Bamako: French President Emmanuel Macron arrived in Mali on Sunday to consolidate Western backing for a regional anti-jihadist force, with France urging greater support for the Sahel region amid mounting insecurity.
The so-called "G5 Sahel" countries just south of the Sahara -- Burkina Faso, Chad, Mali, Mauritania and Niger -- have pledged to fight jihadists on their own soil with instability and Islamist attacks on the rise.
Macron is joining the heads of state of these nations in Bamako for a special summit where France's full support for the force will be announced, with a focus expected on providing equipment.
With its base in Sevare, central Mali, the 5,000-strong G5 Sahel force aims to bolster the 12,000 UN peacekeepers and France's own 4,000-strong military operation known as Barkhane operating in the region.
He is also expected to make the case for extra backing from Germany, the Netherlands, Belgium and the United States -- which already has a drone base in Niger -- beyond a pledge of 50 million euros (USD 57.2 million) by the European Union.
Serge Michailof, a researcher at the Paris-based IRIS institute, described the EU contribution as "a joke" in the context of the EU's "very deep pockets".
"This force is going to cost USD 300-400 million at the very least," he told AFP, and would be especially difficult for certain nations involved which are already "choking" on military spending.
The question of funding is sensitive as Chad's leader Idriss Deby has said that for budgetary reasons his troops cannot serve simultaneously at such high numbers in the UN peacekeeping mission and also in the new force.
Deby and Macron are due to meet on the margins of the Bamako summit to discuss the issue, according the French presidency, as Chad's military is widely viewed as the strongest of the five Sahel nations.
Macron visited Gao in northern Mali in May, his first foreign visit as president outside Europe, and said French troops would remain "until the day there is no more Islamic terrorism in the region".
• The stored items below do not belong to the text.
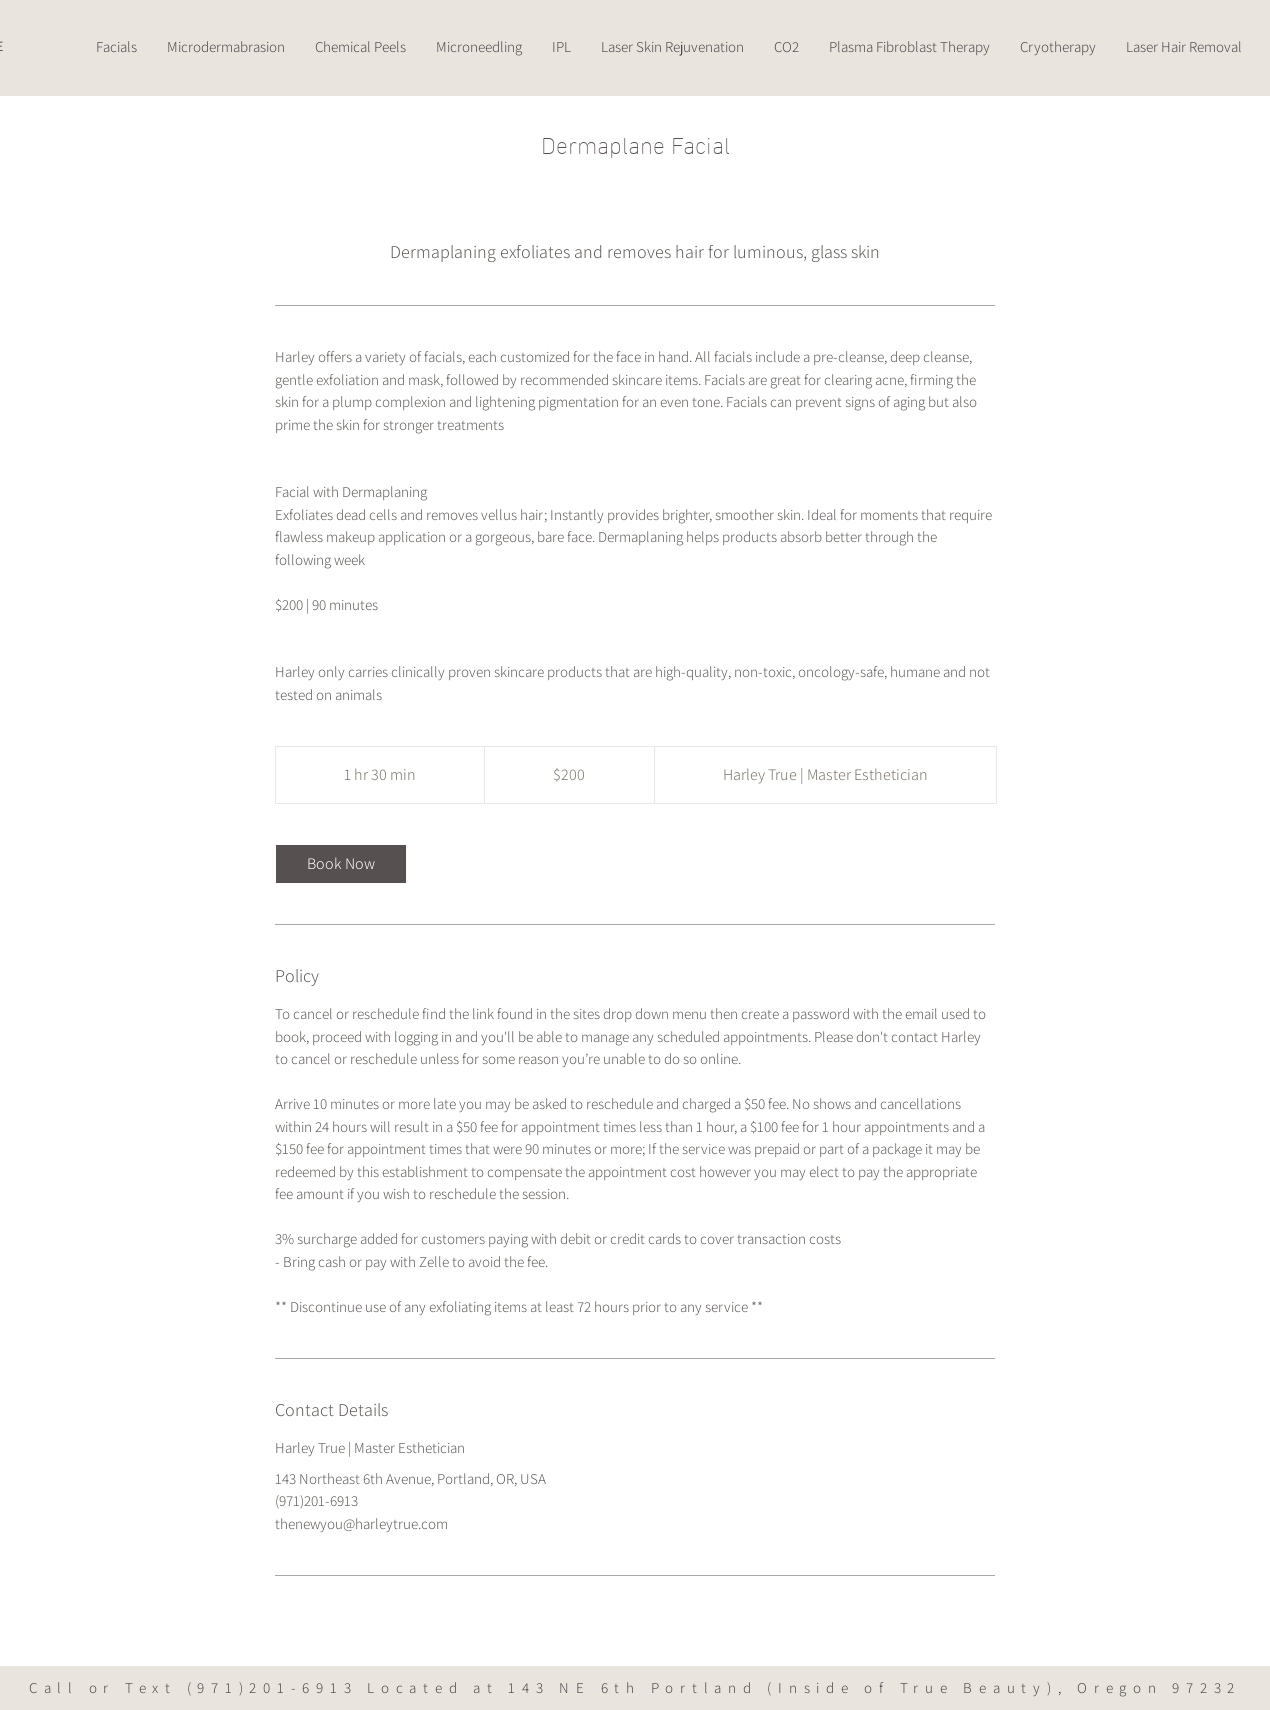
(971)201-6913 (272, 1687)
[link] (341, 864)
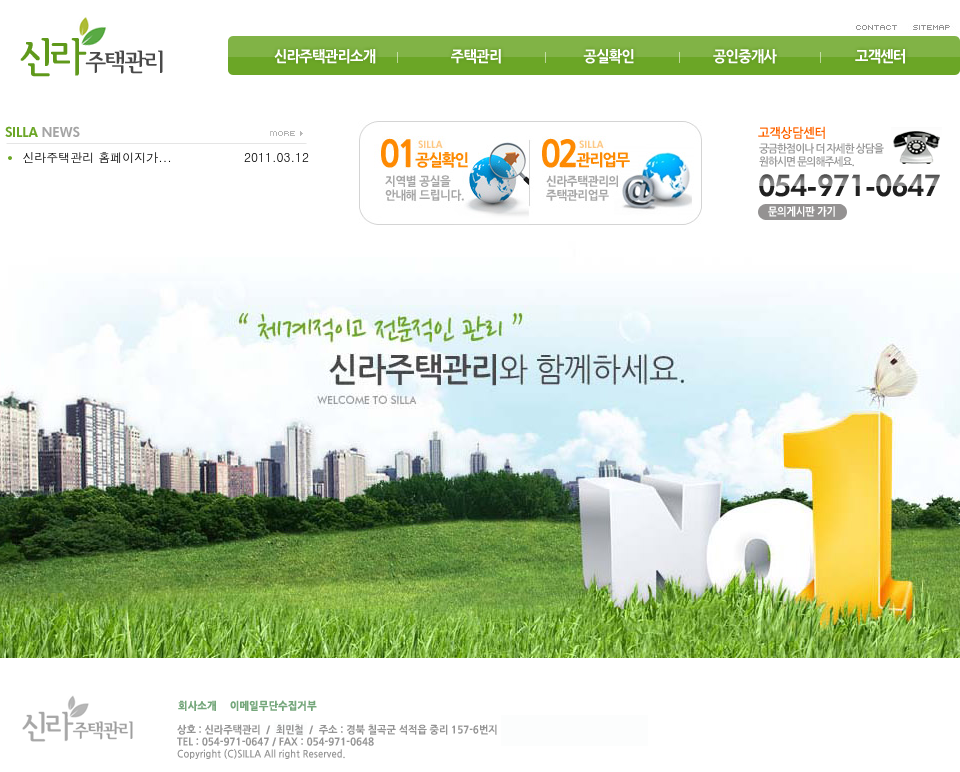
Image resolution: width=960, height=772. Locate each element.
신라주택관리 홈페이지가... (95, 156)
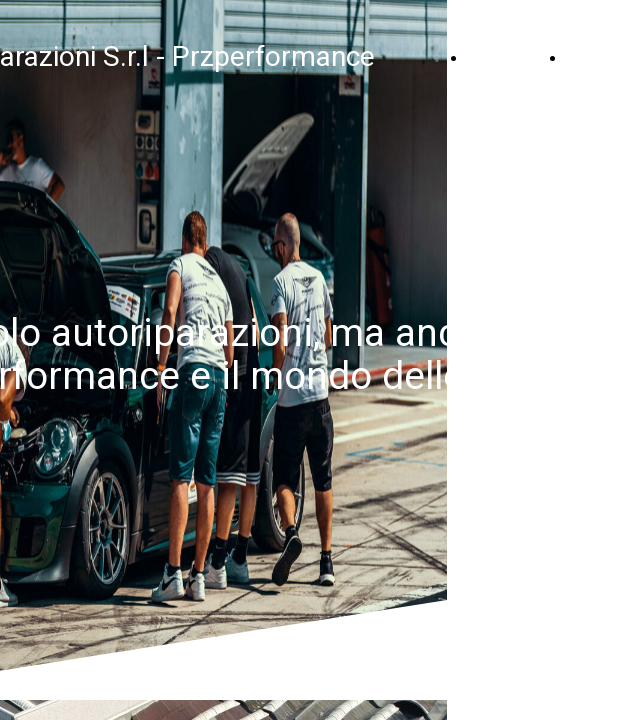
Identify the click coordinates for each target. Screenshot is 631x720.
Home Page (511, 57)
France launched an intervention to chase out jihadists linked to Al-Qaeda who had overtaken key northern cities in Mali in 2013.
That mission evolved into the current Barkhane deployment launched in 2014 with an expanded mandate for counter-terror operations across the Sahel.
The new Sahel force will support national armies trying to catch jihadists across porous frontiers, and will work closely with Barkhane.
Operations across Burkina Faso, Niger and Mali, all hit with frequent jihadist attacks, will be co-ordinated with French troops, a source in the French presidency told AFP earlier this week, while help would be given to set up command centres.
Macron's visit came as Al-Qaeda's Mali branch released a proof-of-life video of six foreign hostages, including Frenchwoman Sophie Petronin who was abducted in late 2016 in the northern Malian town of Gao.